Die österreichische Schengen-Blockade könnte ein Nachspiel vor dem Europäischen Gerichtshof (EuGH) haben. Der rumänische EU-Abgeordnete Eugen Tomac hat nämlich die Europäische Kommission aufgefordert, Österreich wegen des Vetos vor dem EU-Höchstgericht zu verklagen. Wie der Abgeordnete der Europäischen Volkspartei (EVP) argumentiert, bleiben Rumänien durch die Blockade europäische Grundrechte verwehrt, konkret die Freizügigkeit seiner Bürger und die Warenfreizügigkeit.

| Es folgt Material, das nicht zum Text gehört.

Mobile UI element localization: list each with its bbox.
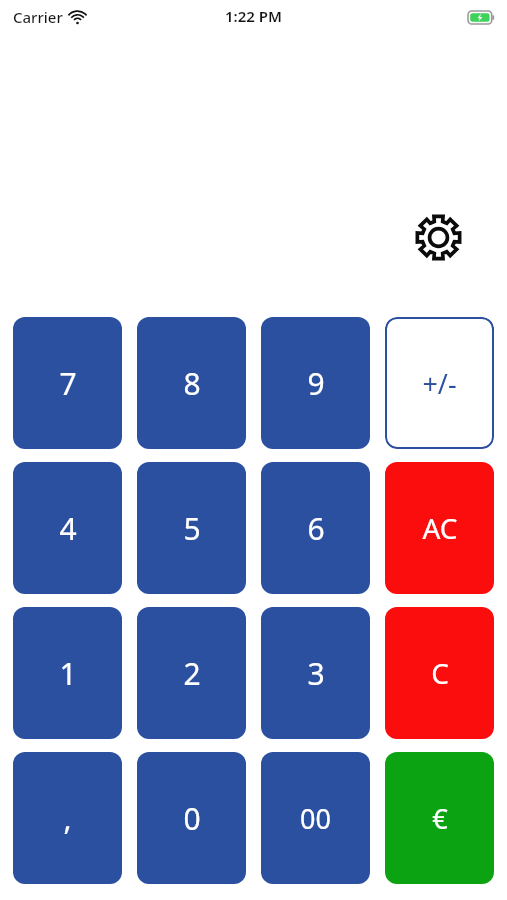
staticText: 9 [307,363,325,404]
staticText: 1:22 PM [225,6,282,26]
staticText: 4 [59,508,77,549]
button[interactable]: , [13,752,122,884]
staticText: 3 [307,653,325,694]
button[interactable]: € [385,752,494,884]
staticText: Carrier [13,7,63,27]
staticText: € [432,800,448,837]
button[interactable]: AC [385,462,494,594]
staticText: 6 [307,508,325,549]
button[interactable]: 7 [13,317,122,449]
staticText: 7 [59,363,77,404]
button[interactable]: 2 [137,607,246,739]
staticText: , [63,798,72,839]
button[interactable]: C [385,607,494,739]
staticText: 00 [300,800,331,837]
staticText: AC [422,509,458,547]
button[interactable]: 00 [261,752,370,884]
button[interactable]: 8 [137,317,246,449]
staticText: 5 [183,508,201,549]
staticText: C [431,654,449,692]
staticText: 8 [183,363,201,404]
button[interactable]: Settings [413,212,464,263]
staticText: 1 [59,653,77,694]
button[interactable]: +/- [385,317,494,449]
button[interactable]: 1 [13,607,122,739]
button[interactable]: 0 [137,752,246,884]
button[interactable]: 5 [137,462,246,594]
staticText: 0 [183,798,201,839]
staticText: +/- [422,365,457,402]
button[interactable]: 6 [261,462,370,594]
button[interactable]: 4 [13,462,122,594]
staticText: 2 [183,653,201,694]
button[interactable]: 3 [261,607,370,739]
button[interactable]: 9 [261,317,370,449]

Als Hüterin der EU-Verträge sei die Europäische Kommission in der Pflicht, gegen Österreich vorzugehen, sagte der konservative Abgeordnete. Sein sozialdemokratischer Kollege Tudor Ciuhodaru unternahm indes im Europaparlament einen alternativen Vorstoß. Bei der Plenarsitzung in Straßburg verlangte er den Beschluss eines "sehr klaren Zeitplans" für den Schengen-Beitritt Rumäniens sowie ein "Sanktionsverfahren" gegen jene Staaten, die diesbezüglich die EU-Verträge nicht respektieren. "Es ist unglaublich, falsch und unfair dass einige gleicher sind als andere und das muss aufhören. Ich will, dass wir wie die Franzosen, Engländer, Niederländer und Österreicher behandelt werden", so Ciuhodaru nach Angaben der Agentur Agerpres.

Österreich legte Veto ein

Alle EU-Mitglieder mit Ausnahme Irlands sind nicht nur berechtigt, sondern sogar verpflichtet, Mitglieder des Schengenraumes zu werden. Rumänien wartet wie Bulgarien seit seinem EU-Beitritt im Jahr 2007 auf die Zulassung zum Schengenraum. Nach jahrelangen Blockaden und Vorbereitungen hatte die EU-Kommission den beiden Ländern jüngst Schengenreife attestiert. Für den Beitritt ist aber ein einstimmiger Beschluss der bestehenden Schengen-Mitglieder erforderlich. Dieser scheiterte bei einer Sitzung der EU-Innenminister am vergangenen Donnerstag am Veto Österreichs.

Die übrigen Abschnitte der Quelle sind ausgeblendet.